Excerpted data:
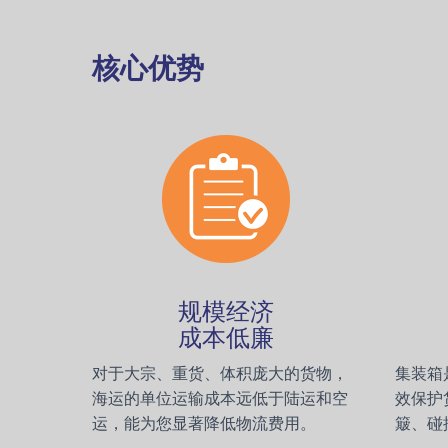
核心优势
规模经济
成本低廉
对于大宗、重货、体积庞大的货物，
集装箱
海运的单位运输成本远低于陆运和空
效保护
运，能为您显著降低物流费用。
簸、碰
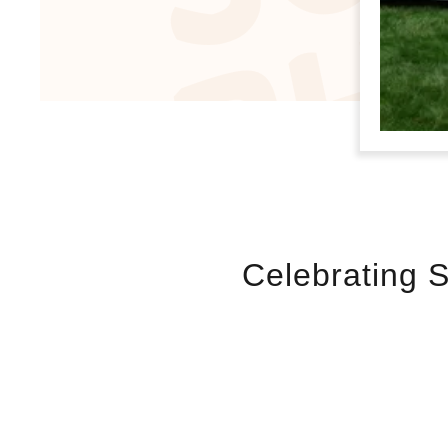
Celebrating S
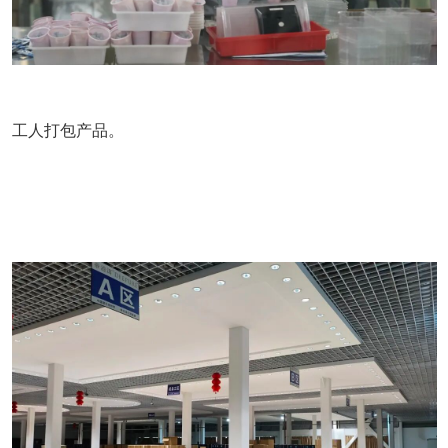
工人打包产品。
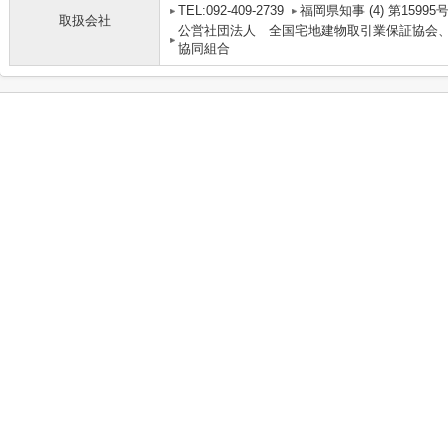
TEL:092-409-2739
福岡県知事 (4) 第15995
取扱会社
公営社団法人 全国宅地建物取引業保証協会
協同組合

==

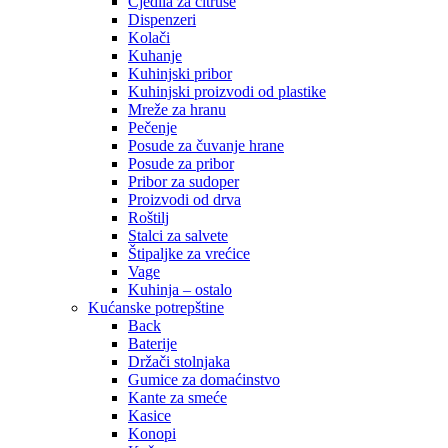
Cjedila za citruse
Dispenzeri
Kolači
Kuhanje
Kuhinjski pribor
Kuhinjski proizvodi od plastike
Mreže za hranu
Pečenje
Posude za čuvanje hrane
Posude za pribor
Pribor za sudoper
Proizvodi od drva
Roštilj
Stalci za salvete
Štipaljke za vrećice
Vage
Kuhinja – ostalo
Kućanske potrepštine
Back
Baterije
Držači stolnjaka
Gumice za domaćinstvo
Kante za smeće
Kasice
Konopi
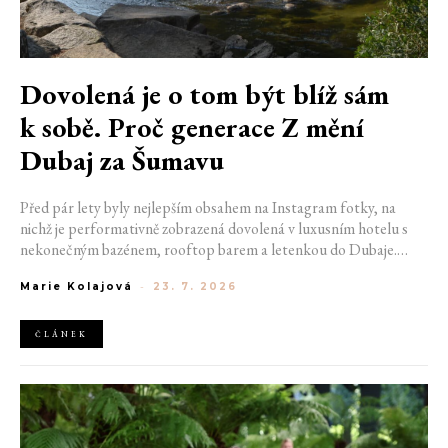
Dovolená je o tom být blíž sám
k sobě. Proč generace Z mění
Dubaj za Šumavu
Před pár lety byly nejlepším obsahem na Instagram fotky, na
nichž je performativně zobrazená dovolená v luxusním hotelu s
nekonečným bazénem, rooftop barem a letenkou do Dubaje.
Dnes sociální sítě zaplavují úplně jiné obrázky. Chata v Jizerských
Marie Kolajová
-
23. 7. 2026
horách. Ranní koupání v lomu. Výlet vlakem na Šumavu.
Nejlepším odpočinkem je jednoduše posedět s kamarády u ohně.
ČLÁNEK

---

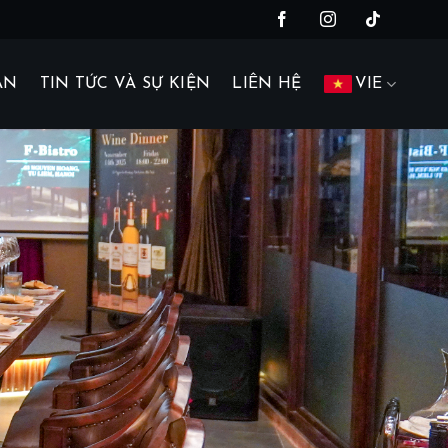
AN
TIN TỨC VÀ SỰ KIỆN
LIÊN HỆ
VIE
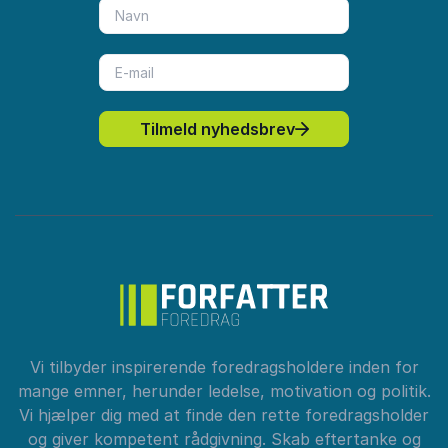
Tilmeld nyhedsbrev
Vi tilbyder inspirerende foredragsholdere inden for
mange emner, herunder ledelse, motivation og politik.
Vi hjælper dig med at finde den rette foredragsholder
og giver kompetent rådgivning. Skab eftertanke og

What you need to do:
After locating the line containing "TIN TỨC VÀ SỰ KIỆN" in the entries above, return it and every line after it exactly, ending at the line containing "og giver kompetent", without pictures.

Expected answer:
TIN TỨC VÀ SỰ KIỆN
LIÊN HỆ
VIE
Tilmeld nyhedsbrev
Vi tilbyder inspirerende foredragsholdere inden for
mange emner, herunder ledelse, motivation og politik.
Vi hjælper dig med at finde den rette foredragsholder
og giver kompetent rådgivning. Skab eftertanke og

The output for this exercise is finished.